И вот сейчас они, израильтяне, туристы в Каире, и Шота непрерывно тыкал этот аргумент в наглую морду своего оппонента.
Их группа вышла из мечети Мухамеда Али в Цитадели. Туристов водят туда стадами. Шота, каждой клеточкой осязая свою значимость, время от времени раздавая нищим гроши.
На корточках, пряча стопы в грязно-серой галабии, длинном платье, свисавшем с тощих плеч, сидел египтянин лет сорока. Шоте захотелось высказать ему свою симпатию и он произнес по-арабски и на иврите: «Салям! Шалом!» Хорошие слова. Мир.
Реакция египтянина на эти слова оказалась необычной. Он встал, повернулся спиной, наклонился и, подняв галабию, обнажил костлявый зад.
Шоту словно кулаком двинули в физиономию. И это при его обостренной чувствительности к непочтению! Да еще прилюдно!..
Но что хуже всего, этот сукин сын — сослуживец всю Цитадель оглушил своим наглым смехом.
СВИДАНИЕ
Девица поднялась в полупустой автобус. Красоту библейского лица портила чрезмерная косметика. Печать ее профессии лежала на каждом сантиметре тела, откровенно оголенного сверху и снизу. Она окинула пассажиров быстрым взглядом и села рядом с ортодоксальным евреем в черной широкополой шляпе.
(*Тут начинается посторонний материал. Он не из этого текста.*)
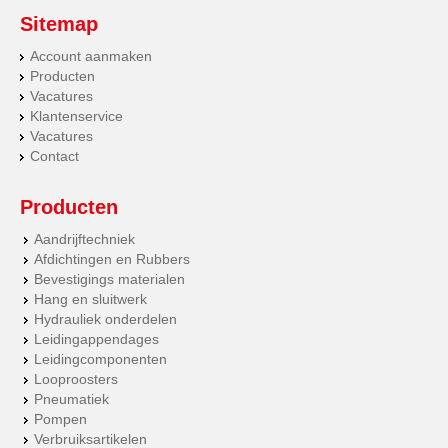
Sitemap
Account aanmaken
Producten
Vacatures
Klantenservice
Vacatures
Contact
Producten
Aandrijftechniek
Afdichtingen en Rubbers
Bevestigings materialen
Hang en sluitwerk
Hydrauliek onderdelen
Leidingappendages
Leidingcomponenten
Looproosters
Pneumatiek
Pompen
Verbruiksartikelen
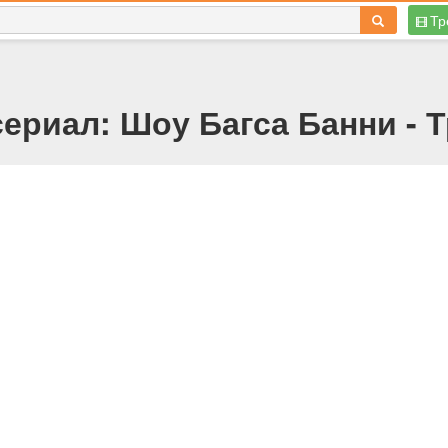
Тр
ериал: Шоу Багса Банни -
Завитые темно-русые пейсы метнулись, когда он порывисто отодвинулся и вжался в борт автобуса.
— Не бойся. Я не собираюсь тебя соблазнить. Мне просто хочется рассказать свою историю религиозному человеку.
Она безуспешно попыталась стянуть юбку на обнаженные бедра.
— Я из очень знатной семьи марокканских евреев. Мои братья и сестра соблюдают все наши традиции. Только меня как-то занесло. Я едва вышла из детского возраста, а ко мне уже липли мужчины. Ни одна из моих соперниц не зарабатывает такие деньги, как я. Мама плакала, увещевала меня. Перед смертью она сказала, что позор свел ее в могилу.